**WHAT IS REQUIRED:** Below are the records; restate word for word the lines from the first through the one containing "gesehen - das", and only those.

**EXERCISE INPUT:**
---------------
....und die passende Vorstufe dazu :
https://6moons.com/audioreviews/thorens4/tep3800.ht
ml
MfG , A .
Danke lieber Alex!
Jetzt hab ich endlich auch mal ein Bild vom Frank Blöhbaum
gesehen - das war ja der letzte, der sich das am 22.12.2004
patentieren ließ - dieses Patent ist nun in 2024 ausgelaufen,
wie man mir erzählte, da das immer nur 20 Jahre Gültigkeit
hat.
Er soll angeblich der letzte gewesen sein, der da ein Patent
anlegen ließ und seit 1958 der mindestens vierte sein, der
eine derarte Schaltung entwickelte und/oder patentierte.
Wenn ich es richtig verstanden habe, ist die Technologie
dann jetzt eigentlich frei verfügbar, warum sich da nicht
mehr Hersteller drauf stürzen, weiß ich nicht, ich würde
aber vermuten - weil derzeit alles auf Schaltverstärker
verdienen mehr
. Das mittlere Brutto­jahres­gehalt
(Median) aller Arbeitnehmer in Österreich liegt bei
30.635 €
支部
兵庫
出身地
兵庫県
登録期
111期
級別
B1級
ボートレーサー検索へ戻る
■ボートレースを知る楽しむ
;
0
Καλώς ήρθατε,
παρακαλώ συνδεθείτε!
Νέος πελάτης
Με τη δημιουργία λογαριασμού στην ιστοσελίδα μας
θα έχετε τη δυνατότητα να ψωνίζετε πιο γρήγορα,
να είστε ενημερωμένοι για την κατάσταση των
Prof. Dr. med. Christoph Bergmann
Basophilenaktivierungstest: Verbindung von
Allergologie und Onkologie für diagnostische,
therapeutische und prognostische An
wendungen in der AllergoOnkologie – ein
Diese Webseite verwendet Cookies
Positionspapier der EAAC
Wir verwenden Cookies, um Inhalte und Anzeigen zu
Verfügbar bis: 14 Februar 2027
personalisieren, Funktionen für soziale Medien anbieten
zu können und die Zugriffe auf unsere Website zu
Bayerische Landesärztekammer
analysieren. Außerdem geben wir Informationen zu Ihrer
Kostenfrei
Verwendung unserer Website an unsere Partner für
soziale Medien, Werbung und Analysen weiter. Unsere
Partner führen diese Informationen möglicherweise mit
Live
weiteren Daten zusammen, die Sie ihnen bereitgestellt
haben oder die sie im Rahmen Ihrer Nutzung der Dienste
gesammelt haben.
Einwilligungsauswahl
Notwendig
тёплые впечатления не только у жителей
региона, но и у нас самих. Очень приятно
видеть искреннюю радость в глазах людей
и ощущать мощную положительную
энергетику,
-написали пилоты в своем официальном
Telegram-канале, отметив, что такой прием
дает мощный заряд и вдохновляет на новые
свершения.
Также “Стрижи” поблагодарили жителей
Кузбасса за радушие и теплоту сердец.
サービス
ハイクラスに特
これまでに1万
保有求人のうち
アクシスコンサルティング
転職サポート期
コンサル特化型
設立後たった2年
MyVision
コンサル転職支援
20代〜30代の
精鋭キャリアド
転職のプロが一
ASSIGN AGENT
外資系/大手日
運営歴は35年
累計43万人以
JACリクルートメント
---------------
**ANSWER FOR THE TASK:**
....und die passende Vorstufe dazu :
https://6moons.com/audioreviews/thorens4/tep3800.ht
ml
MfG , A .
Danke lieber Alex!
Jetzt hab ich endlich auch mal ein Bild vom Frank Blöhbaum
gesehen - das war ja der letzte, der sich das am 22.12.2004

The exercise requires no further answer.